There are many tweets without any hashtags. Another interesting relationship I'm looking forward to explore is between the 'user_verified' and 'hashtags', in particular whether non verified profiles tend to use a higher number of hashtags in their tweets.

In [None]:
print(f" Data Available since {train_df.date.min()}")
print(f" Data Available upto {train_df.date.max()}")

In [None]:
train_df['date'] =  pd.to_datetime(train_df['date'])
cnt_srs = train_df['date'].dt.date.value_counts()
cnt_srs = cnt_srs.sort_index()
plt.figure(figsize=(14,6))
sns.barplot(cnt_srs.index, cnt_srs.values, alpha=0.8, color='blue')
plt.xticks(rotation='vertical')
plt.xlabel('Date', fontsize=12)
plt.ylabel('Number of tweets', fontsize=12)
plt.title("Number of tweets according to dates")
plt.show()

The only pattern I can spot here is that vaccine tweets fell around 25th Dec-1st Jan during festivities, but again picked up as people started resuming their lives.

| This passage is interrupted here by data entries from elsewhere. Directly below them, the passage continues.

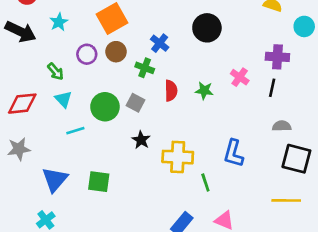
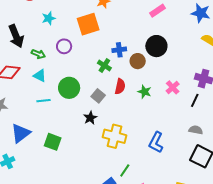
black arrow: (21, 32) -> (16, 36), moved, turned 30
blue cross: (160, 43) -> (119, 50), turned 32
brown circle: (116, 52) -> (138, 61), moved
green arrow: (56, 72) -> (38, 54), turned -40
cyan triangle: (63, 99) -> (40, 76), turned -32
gray square: (135, 103) -> (98, 96), moved
green line: (205, 182) -> (125, 170), moved, turned 40

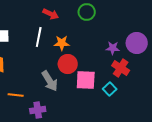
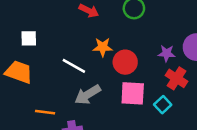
white line: (39, 37) -> (74, 66), moved, turned -72
red circle: (68, 64) -> (125, 62), moved
gray arrow: (50, 81) -> (88, 95), turned 90

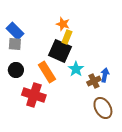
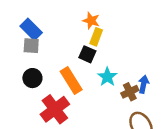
black square: (60, 51) -> (87, 54), size x0.6
red cross: (34, 95) -> (55, 109), turned 35

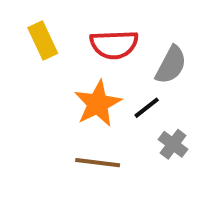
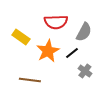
yellow rectangle: (43, 40) -> (21, 37), moved, turned -30
brown line: (98, 163) -> (30, 80), moved

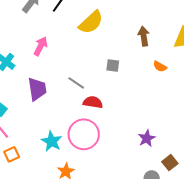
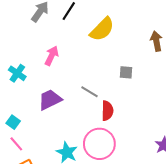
purple trapezoid: (37, 89) -> (50, 100), turned -105
red semicircle: (93, 102) -> (107, 111), turned 84

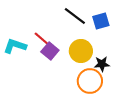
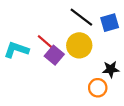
yellow circle: (81, 51) -> (79, 45), moved
orange circle: (90, 81) -> (98, 88), size x0.7

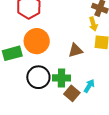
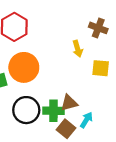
yellow arrow: (93, 24) -> (78, 49), moved
brown triangle: (75, 50) -> (69, 103), moved

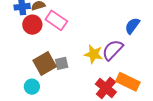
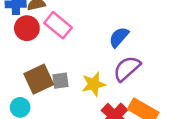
blue semicircle: (132, 26) -> (119, 37), moved
yellow star: (94, 54) -> (94, 84), moved, turned -30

If you can spot anything else mention it in the comments!

In [None]:
train_df['user_created'] =  pd.to_datetime(train_df['user_created'])
count_  = train_df['user_created'].dt.date.value_counts()
count_ = count_[:10,]
plt.figure(figsize=(10,5))
sns.barplot(count_.index, count_.values, alpha=0.8)
plt.title('Most accounts created according to date')
plt.xticks(rotation='vertical')
plt.ylabel('Number of accounts', fontsize=12)
plt.xlabel('Date', fontsize=12)
plt.show()

A large number of accounts on 4th Dec, right around the time Pfizer launched its vaccine. 

In [None]:
#most favourite and retweeted tweet
print(f" Maximum number of retweets {train_df.retweets.max()}")
print(f" Maximum number of favorites {train_df.favorites.max()}")

In [None]:
train_df.loc[train_df['retweets']==train_df.retweets.max(),'text'].values

In [None]:
train_df.loc[train_df['favorites']==train_df.favorites.max(),'text'].values

Let's see who made the popular tweet in the dataset.

In [None]:
train_df.loc[train_df['favorites']==train_df.favorites.max(),('user_name','user_description','user_followers','user_verified')].values

# WORDCLOUDS

In [None]:
wordcloud_ = WordCloud(
                          background_color='black',
                          stopwords=set(STOPWORDS),
                          max_words=250,
                          max_font_size=40, 
                          random_state=1705
                         ).generate(str(train_df['user_description'].dropna()))
def cloud_plot(wordcloud):
    fig = plt.figure(1, figsize=(20,15))
    plt.imshow(wordcloud)
    plt.axis('off')
    plt.show()
cloud_plot(wordcloud_)

In [None]:
wordcloud_ = WordCloud(
                          background_color='black',
                          stopwords=set(STOPWORDS),
                          max_words=250,
                          max_font_size=40, 
                          random_state=1705
                         ).generate(str(train_df['text'].dropna()))
def cloud_plot(wordcloud):
    fig = plt.figure(1, figsize=(20,15))
    plt.imshow(wordcloud)
    plt.axis('off')
    plt.show()
cloud_plot(wordcloud_)

In [None]:
wordcloud_ = WordCloud(
                          background_color='black',
                          stopwords=set(STOPWORDS),
                          max_words=250,
                          max_font_size=40, 
                          random_state=1705
                         ).generate(str(train_df['hashtags'].dropna()))
def cloud_plot(wordcloud):
    fig = plt.figure(1, figsize=(20,15))
    plt.imshow(wordcloud)
    plt.axis('off')
    plt.show()
cloud_plot(wordcloud_)

The hastag worldcloud does offer us a glimpse into a few other events going on at the time of the Pfizer launch.

Let me know what areas I could have improved in! I know I barely scratched the surface in this kernel. I hope to follow up with a kernel on cleaning the text and then running sentiment analysis models on it.